[Start of section]
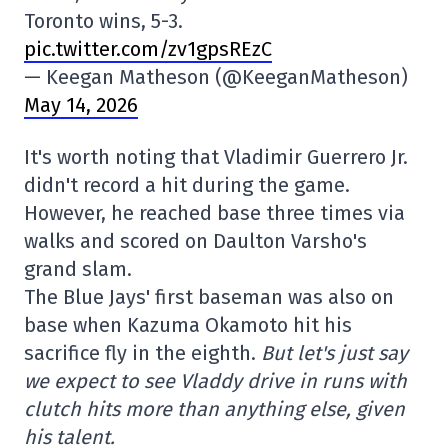
Toronto wins, 5-3.
pic.twitter.com/zv1gpsREzC
— Keegan Matheson (@KeeganMatheson)
May 14, 2026
It's worth noting that Vladimir Guerrero Jr.
didn't record a hit during the game.
However, he reached base three times via
walks and scored on Daulton Varsho's
grand slam.
The Blue Jays' first baseman was also on
base when Kazuma Okamoto hit his
sacrifice fly in the eighth.
But let's just say
we expect to see Vladdy drive in runs with
clutch hits more than anything else, given
his talent.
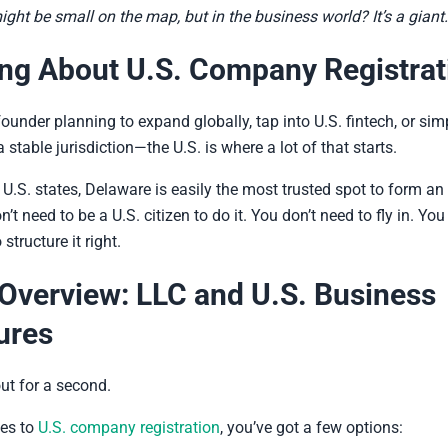
ght be small on the map, but in the business world? It’s a giant.
ng About U.S. Company Registrat
founder planning to expand globally, tap into U.S. fintech, or simp
 stable jurisdiction—the U.S. is where a lot of that starts.
0 U.S. states, Delaware is easily the most trusted spot to form an
’t need to be a U.S. citizen to do it. You don’t need to fly in. You
tructure it right.
Overview: LLC and U.S. Business
ures
ut for a second.
es to
U.S. company registration
, you’ve got a few options:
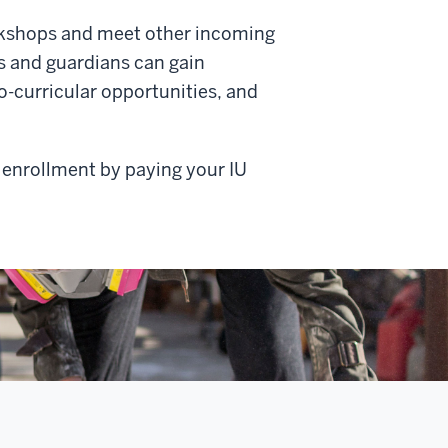
rkshops and meet other incoming
ts and guardians can gain
-curricular opportunities, and
 enrollment by paying your IU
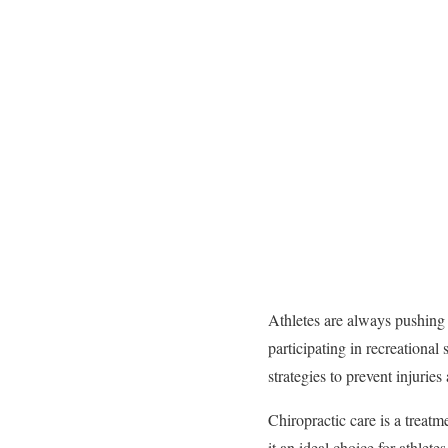
Athletes are always pushing t
participating in recreational 
strategies to prevent injurie
Chiropractic care is a treatm
it an ideal choice for athle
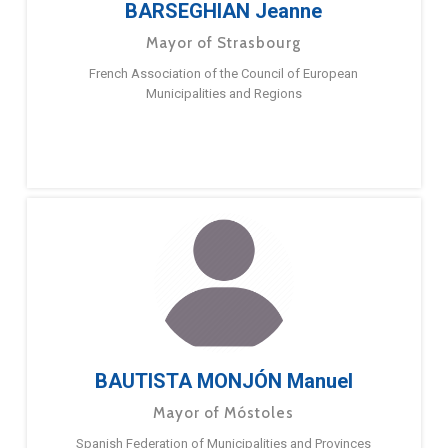
BARSEGHIAN Jeanne
Mayor of Strasbourg
French Association of the Council of European
Municipalities and Regions
BAUTISTA MONJÓN Manuel
Mayor of Móstoles
Spanish Federation of Municipalities and Provinces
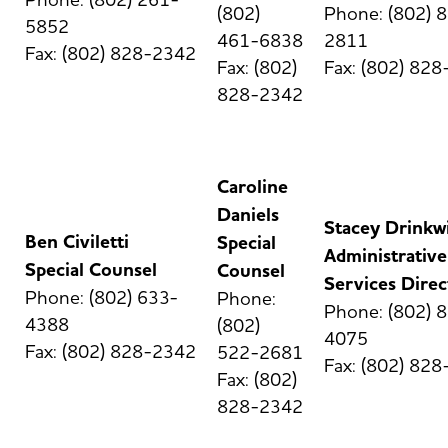
(802)
Phone: (802) 
5852
461-6838
2811
Fax: (802) 828-2342
Fax: (802)
Fax: (802) 82
828-2342
Caroline
Daniels
Stacey Drinkw
Ben Civiletti
Special
Administrative
Special Counsel
Counsel
Services Direc
Phone: (802) 633-
Phone:
Phone: (802) 
4388
(802)
4075
Fax: (802) 828-2342
522-2681
Fax: (802) 82
Fax: (802)
828-2342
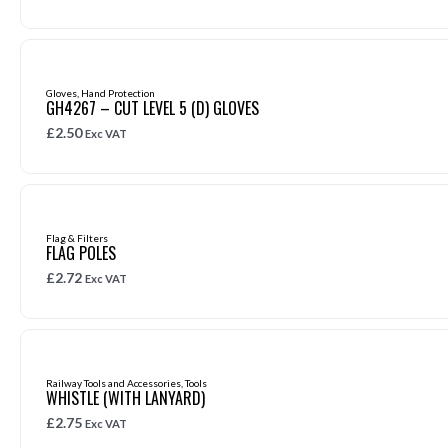
Gloves
,
Hand Protection
GH4267 – CUT LEVEL 5 (D) GLOVES
£
2.50
Exc VAT
Flag & Filters
FLAG POLES
£
2.72
Exc VAT
Railway Tools and Accessories
,
Tools
WHISTLE (WITH LANYARD)
£
2.75
Exc VAT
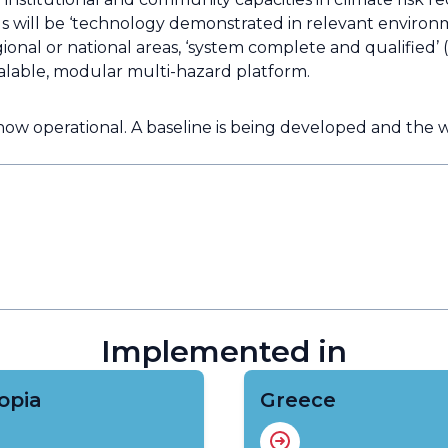
will be ‘technology demonstrated in relevant environ
gional or national areas, ‘system complete and qualified’
scalable, modular multi-hazard platform.
 now operational. A baseline is being developed and th
Implemented in
opia
Greece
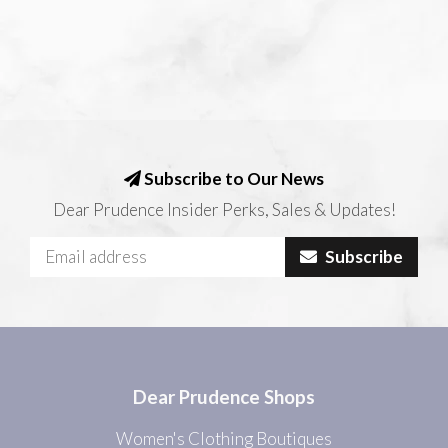
Subscribe to Our News
Dear Prudence Insider Perks, Sales & Updates!
Subscribe
Dear Prudence Shops
Women's Clothing Boutiques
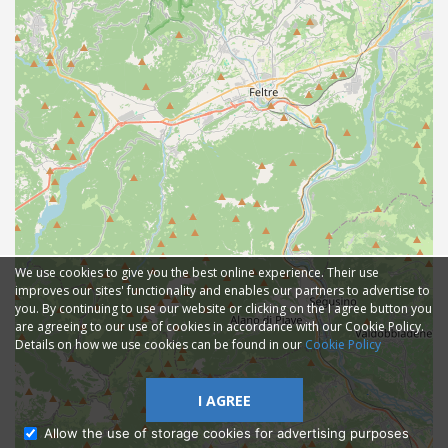
We use cookies to give you the best online experience. Their use
improves our sites' functionality and enables our partners to advertise to
you. By continuing to use our website or clicking on the I agree button you
are agreeing to our use of cookies in accordance with our Cookie Policy.
Details on how we use cookies can be found in our
Cookie Policy
I AGREE
Allow the use of storage cookies for advertising purposes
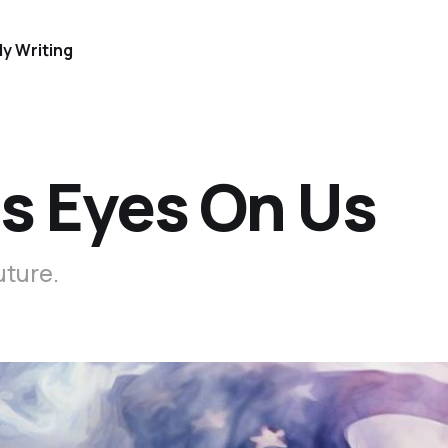
y Writing
ts Eyes On Us
uture.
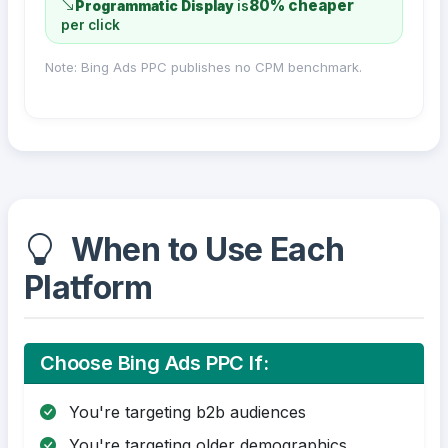
80% cheaper
Programmatic Display
is
per click
Note: Bing Ads PPC publishes no CPM benchmark.
When to Use Each
Platform
Choose Bing Ads PPC If:
You're targeting b2b audiences
You're targeting older demographics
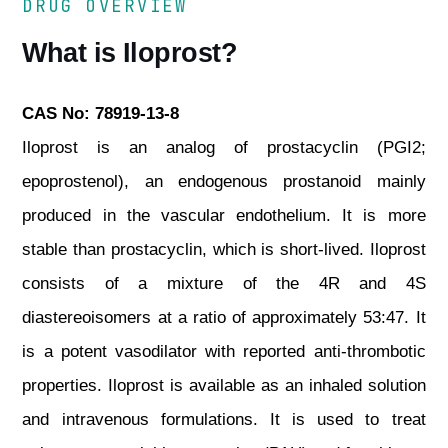
DRUG OVERVIEW
What is Iloprost?
CAS No: 78919-13-8
Iloprost is an analog of prostacyclin (PGI2;
epoprostenol), an endogenous prostanoid mainly
produced in the vascular endothelium. It is more
stable than prostacyclin, which is short-lived. Iloprost
consists of a mixture of the 4R and 4S
diastereoisomers at a ratio of approximately 53:47. It
is a potent vasodilator with reported anti-thrombotic
properties. Iloprost is available as an inhaled solution
and intravenous formulations. It is used to treat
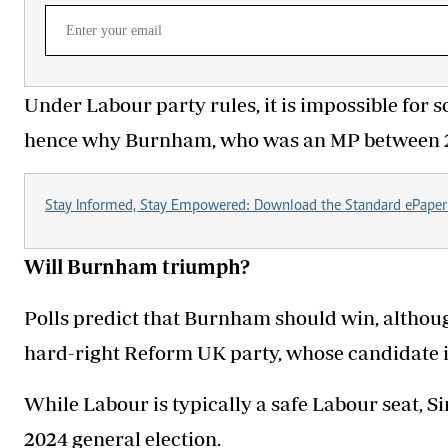
Under Labour party rules, it is impossible for
hence why Burnham, who was an MP between 20
Stay Informed, Stay Empowered: Download the Standard ePaper
Will Burnham triumph?
Polls predict that Burnham should win, although 
hard-right Reform UK party, whose candidate 
While Labour is typically a safe Labour seat, Si
2024 general election.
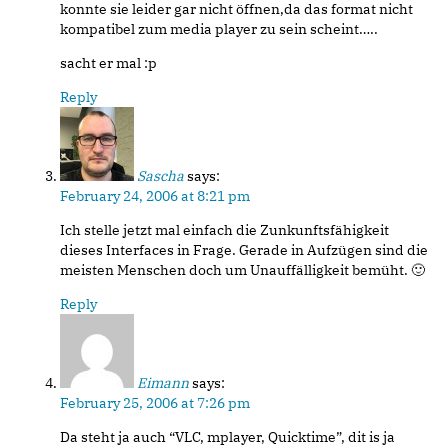
konnte sie leider gar nicht öffnen,da das format nicht
kompatibel zum media player zu sein scheint…..
sacht er mal :p
Reply
Sascha
says:
February 24, 2006 at 8:21 pm
Ich stelle jetzt mal einfach die Zunkunftsfähigkeit
dieses Interfaces in Frage. Gerade in Aufzügen sind die
meisten Menschen doch um Unauffälligkeit bemüht. 🙂
Reply
Eimann
says:
February 25, 2006 at 7:26 pm
Da steht ja auch “VLC, mplayer, Quicktime”, dit is ja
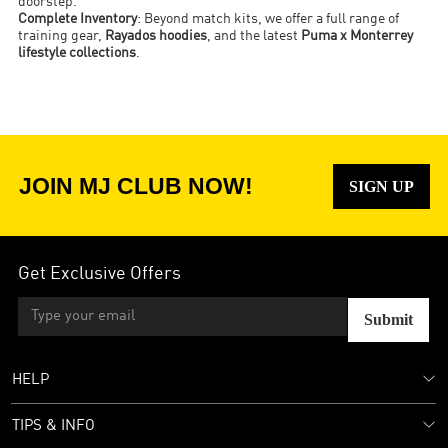
doorstep.
Complete Inventory
: Beyond match kits, we offer a full range of
training gear,
Rayados hoodies
, and the latest
Puma x Monterrey
lifestyle collections
.
JOIN MJ CLUB NOW!
SIGN UP
Get Exclusive Offers
Submit
HELP
TIPS & INFO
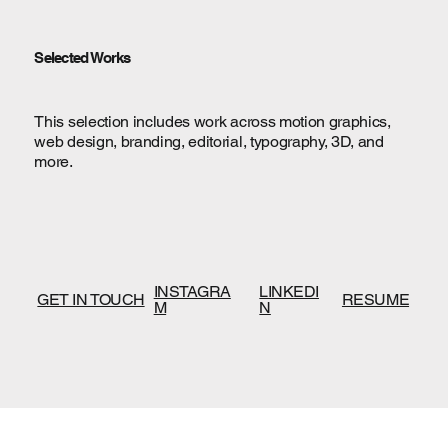
Selected Works
This selection includes work across motion graphics,
web design, branding, editorial, typography, 3D, and
more.
INSTAGRA
LINKEDI
GET IN TOUCH
RESUME
M
N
[End of section]
▶ [Requirement]: In the listing, find each line with the string "Labour" and copy it.

▶ [Task output]:
Under Labour party rules, it is impossible for
While Labour is typically a safe Labour seat, Si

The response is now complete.